- Work task
Scan the data below for the string "with". Copy every line where it appears.

Dataset entries:
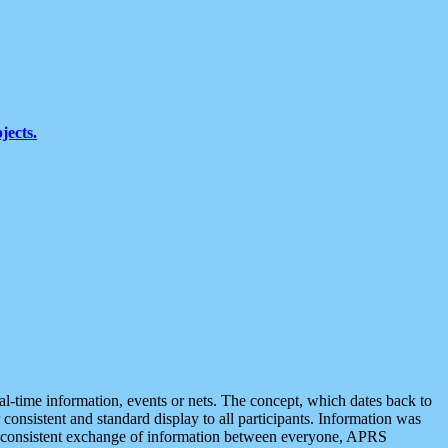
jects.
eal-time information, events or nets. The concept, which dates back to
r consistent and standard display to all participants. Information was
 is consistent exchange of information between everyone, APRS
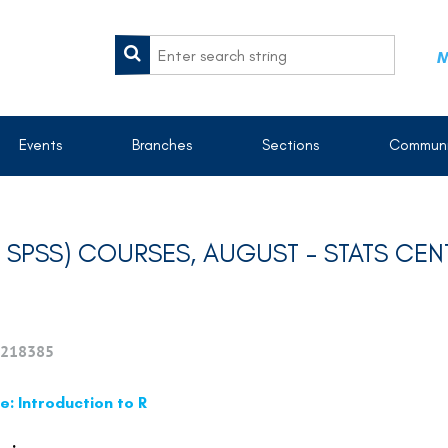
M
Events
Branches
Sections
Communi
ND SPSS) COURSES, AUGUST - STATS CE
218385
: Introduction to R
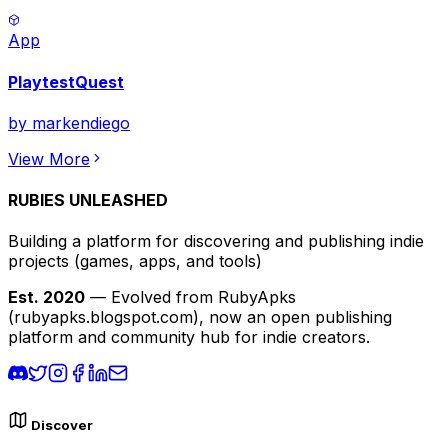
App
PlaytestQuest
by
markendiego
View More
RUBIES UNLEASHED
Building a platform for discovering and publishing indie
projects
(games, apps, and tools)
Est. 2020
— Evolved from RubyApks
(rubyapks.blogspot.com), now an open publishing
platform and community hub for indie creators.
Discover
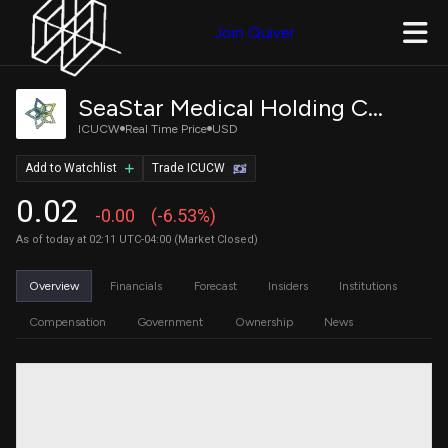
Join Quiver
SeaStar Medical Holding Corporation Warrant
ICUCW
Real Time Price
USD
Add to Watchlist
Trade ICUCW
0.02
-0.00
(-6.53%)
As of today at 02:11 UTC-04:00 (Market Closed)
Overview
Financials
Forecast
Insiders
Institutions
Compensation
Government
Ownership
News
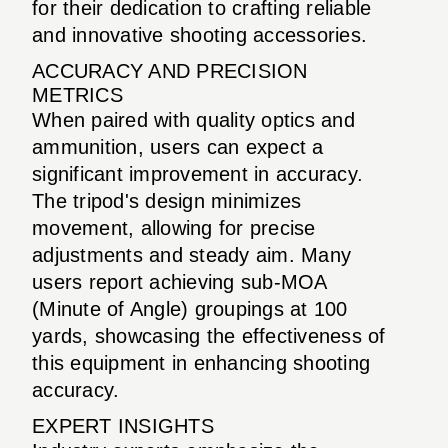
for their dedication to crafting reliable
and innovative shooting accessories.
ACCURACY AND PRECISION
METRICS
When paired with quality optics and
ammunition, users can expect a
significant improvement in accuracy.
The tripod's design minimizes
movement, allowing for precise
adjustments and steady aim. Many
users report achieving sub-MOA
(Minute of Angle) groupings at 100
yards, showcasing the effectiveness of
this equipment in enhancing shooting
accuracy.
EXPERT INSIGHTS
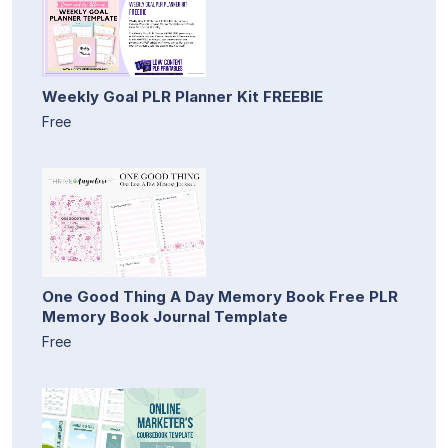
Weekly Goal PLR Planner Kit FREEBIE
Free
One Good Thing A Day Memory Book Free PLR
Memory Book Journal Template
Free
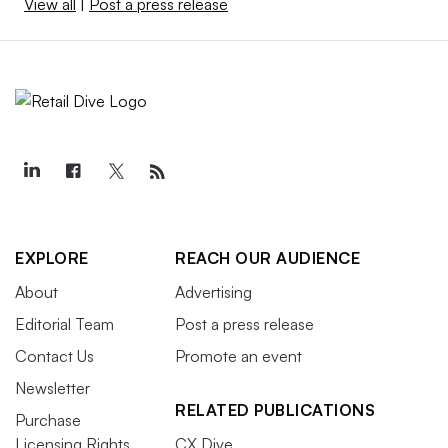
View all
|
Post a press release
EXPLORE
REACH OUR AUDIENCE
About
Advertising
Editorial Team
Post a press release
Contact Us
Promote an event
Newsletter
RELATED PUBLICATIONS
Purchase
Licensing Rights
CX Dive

* * *

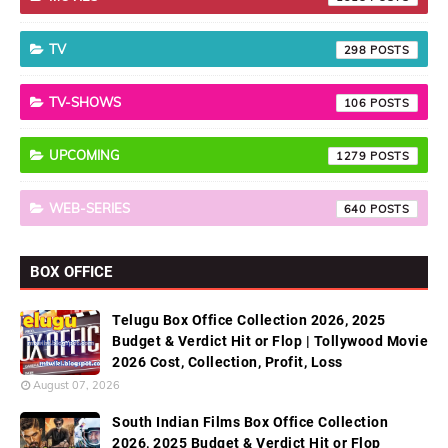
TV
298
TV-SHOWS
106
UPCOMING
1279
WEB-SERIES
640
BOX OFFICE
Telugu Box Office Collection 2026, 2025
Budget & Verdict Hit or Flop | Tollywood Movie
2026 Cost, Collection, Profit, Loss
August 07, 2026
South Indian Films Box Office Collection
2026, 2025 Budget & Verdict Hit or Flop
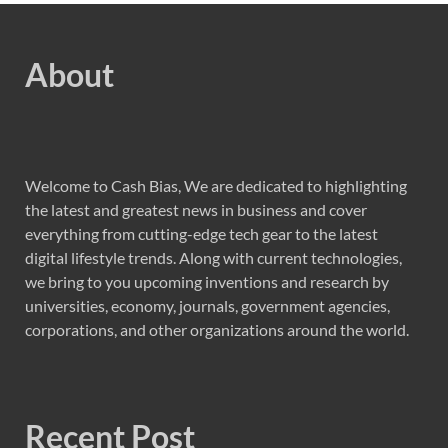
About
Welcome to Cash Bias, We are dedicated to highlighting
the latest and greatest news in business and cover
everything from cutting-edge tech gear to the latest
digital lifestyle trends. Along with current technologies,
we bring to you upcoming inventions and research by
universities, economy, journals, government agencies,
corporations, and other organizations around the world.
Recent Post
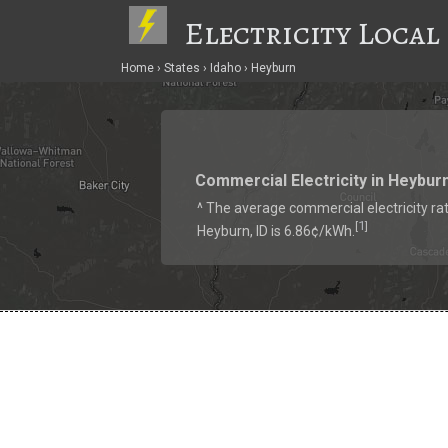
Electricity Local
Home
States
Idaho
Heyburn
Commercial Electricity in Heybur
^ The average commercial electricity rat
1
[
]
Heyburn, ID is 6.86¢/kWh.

---

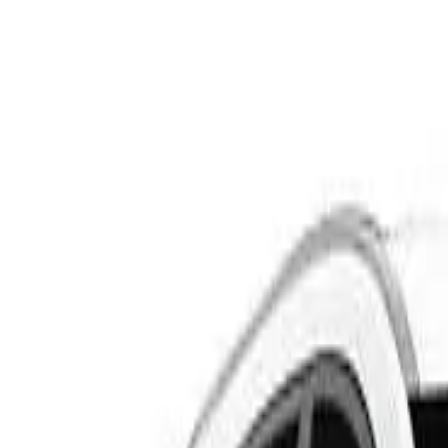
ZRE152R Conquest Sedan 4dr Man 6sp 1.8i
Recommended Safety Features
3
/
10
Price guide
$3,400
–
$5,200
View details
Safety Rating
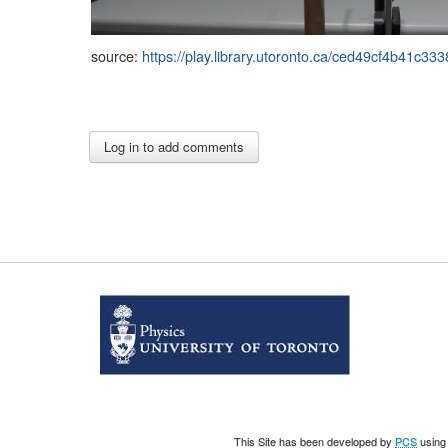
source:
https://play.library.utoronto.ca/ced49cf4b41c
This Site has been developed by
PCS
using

- Response for this exercise
When paired with quality optics and
digital lifestyle trends. Along with current technologies,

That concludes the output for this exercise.